OBAMA CHANGES POSITION IN RADICAL POLICY U-TURN
In a brave turn on policy, President Obama has declared that he is now willing to open diplomatic channels with the Galactic Empire remnants. They now call themselves the ‘First Order’ and progress can be made. The President has had assurances that they will not be building any Death Stars and that the parts they are building are simply for ‘shield generators’.
The deal is conditional, however. If there is ANY indication that the First Order forces are indeed working on a weapon that can ‘wipe out an entire solar system’, then sanctions will be imposed and an immediate blockade by the Trade Federation will be put in place, as that strategy has worked well in the past (Naboo).
The President is clearly on a roll here. In other news, he announced that SKYNET is no longer a threat to human safety. ‘Humans and machines can co-exist, peacefully.

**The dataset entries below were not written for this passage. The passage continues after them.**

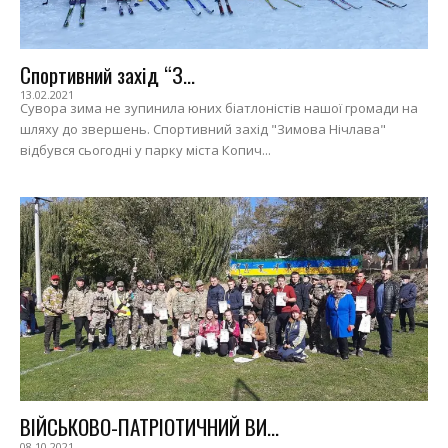
Спортивний захід “З...
13.02.2021
Сувора зима не зупинила юних біатлоністів нашої громади на
шляху до звершень. Спортивний захід "Зимова Нічлава"
відбувся сьогодні у парку міста Копич...
ВІЙСЬКОВО-ПАТРІОТИЧНИЙ ВИ...
08.10.2021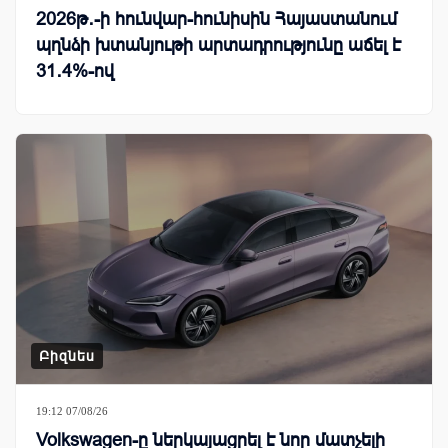
2026թ․-ի հունվար-հունիսին Հայաստանում
պղնձի խտանյութի արտադրությունը աճել է
31․4%-ով
Բիզնես
19:12 07/08/26
Volkswagen-ը ներկայացրել է նոր մատչելի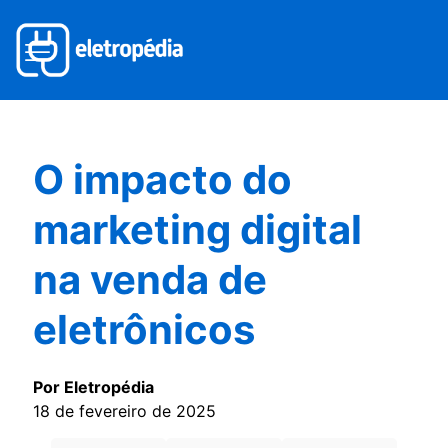
O impacto do
marketing digital
na venda de
eletrônicos
Por Eletropédia
18 de fevereiro de 2025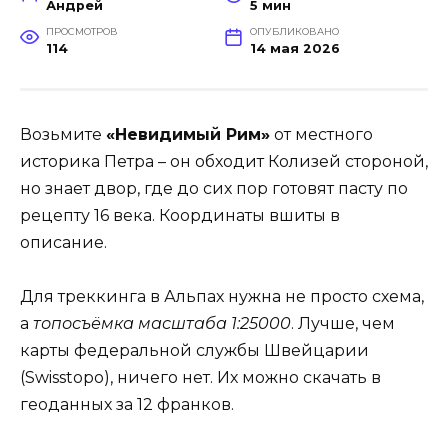
Андрей
5 мин
ПРОСМОТРОВ
ОПУБЛИКОВАНО
114
14 мая 2026
Возьмите
«Невидимый Рим»
от местного
историка Петра – он обходит Колизей стороной,
но знает двор, где до сих пор готовят пасту по
рецепту 16 века. Координаты вшиты в
описание.
Для треккинга в Альпах нужна не просто схема,
а
топосъёмка масштаба 1:25000
. Лучше, чем
карты федеральной службы Швейцарии
(Swisstopo), ничего нет. Их можно скачать в
геоданных за 12 франков.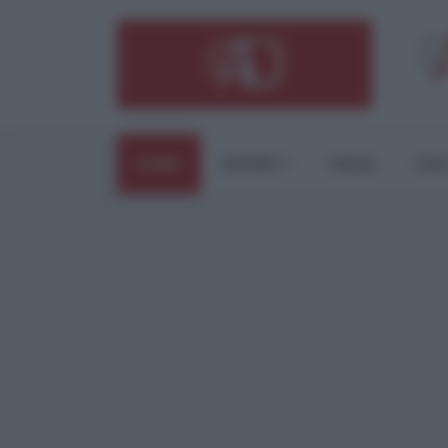
HOME
ESTERI
ITALIA
CUL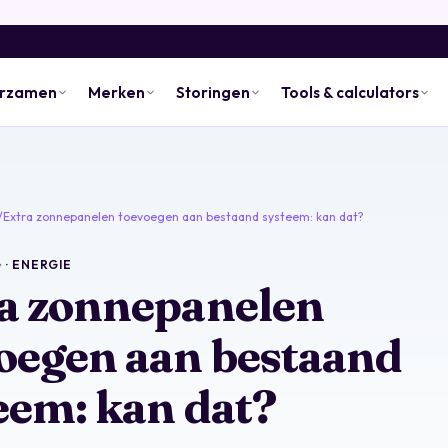
urzamen
Merken
Storingen
Tools & calculators
/
Extra zonnepanelen toevoegen aan bestaand systeem: kan dat?
 · ENERGIE
a zonnepanelen
oegen aan bestaand
eem: kan dat?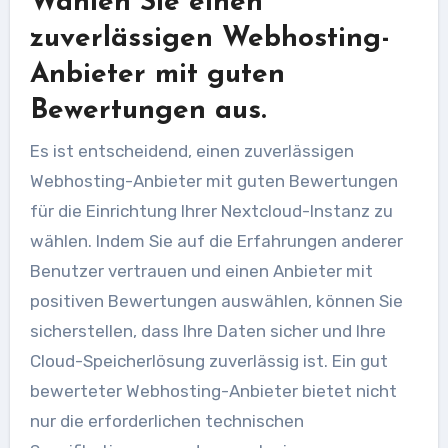
Wählen Sie einen
zuverlässigen Webhosting-
Anbieter mit guten
Bewertungen aus.
Es ist entscheidend, einen zuverlässigen
Webhosting-Anbieter mit guten Bewertungen
für die Einrichtung Ihrer Nextcloud-Instanz zu
wählen. Indem Sie auf die Erfahrungen anderer
Benutzer vertrauen und einen Anbieter mit
positiven Bewertungen auswählen, können Sie
sicherstellen, dass Ihre Daten sicher und Ihre
Cloud-Speicherlösung zuverlässig ist. Ein gut
bewerteter Webhosting-Anbieter bietet nicht
nur die erforderlichen technischen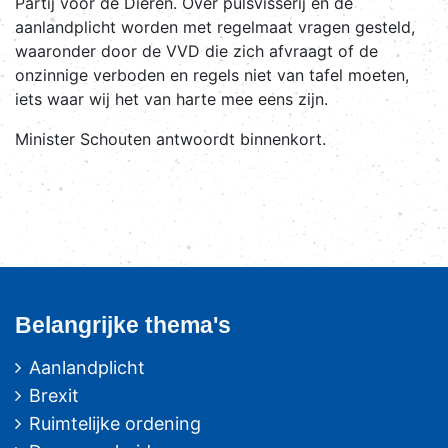
Partij voor de Dieren. Over pulsvisserij en de
aanlandplicht worden met regelmaat vragen gesteld,
waaronder door de VVD die zich afvraagt of de
onzinnige verboden en regels niet van tafel moeten,
iets waar wij het van harte mee eens zijn.
Minister Schouten antwoordt binnenkort.
Belangrijke thema's
Aanlandplicht
Brexit
Ruimtelijke ordening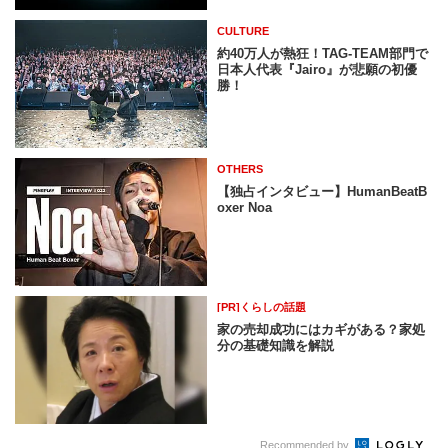
CULTURE
約40万人が熱狂！TAG-TEAM部門で
日本人代表『Jairo』が悲願の初優
勝！
OTHERS
【独占インタビュー】HumanBeatB
oxer Noa
[PR]くらしの話題
家の売却成功にはカギがある？家処
分の基礎知識を解説
Recommended by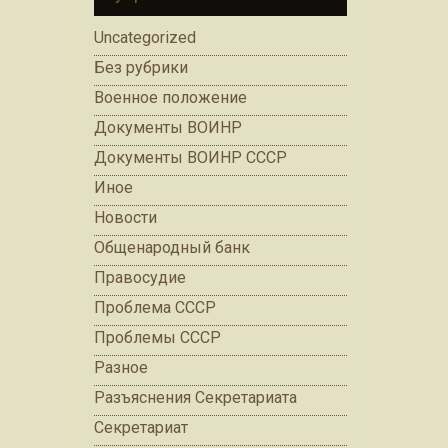
Uncategorized
Без рубрики
Военное положение
Документы ВОИНР
Документы ВОИНР СССР
Иное
Новости
Общенародный банк
Правосудие
Проблема СССР
Проблемы СССР
Разное
Разъяснения Секретариата
Секретариат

I have therefore commissioned John Connor to create GENISYS: An app that will link everything together in the world’. Once again though, the deal is conditional ‘NO more T-800 infiltration of Governor’s Offices’.
Talks have also opened with previously shadowy organisations, notably QUANTUM and its rebranded successor /founding company, SPECTRE. ‘I have spoken to Ernst Blofeld and Mr. White. I was very clear. No more evil plans at world domination will be tolerated. Thankfully, we had a very good friend in Great Britain, who sent their best man to seal the deal. This is the dawn of a new era of co-operation between our great nations and with previously evil organisations that wanted to take over the world’.
Rumours are also spreading that the President will urge Congress to pass bills allowing InGEN (the late John Hammond’s company) to proceed with its dinosaur cloning programme and thereby open a new theme park. Meanwhile, talks continue to progress with Tony Stark on licensing the ULTRON defence programme and Super-Hero Registration Act. More news to follow on that as soon as we get it.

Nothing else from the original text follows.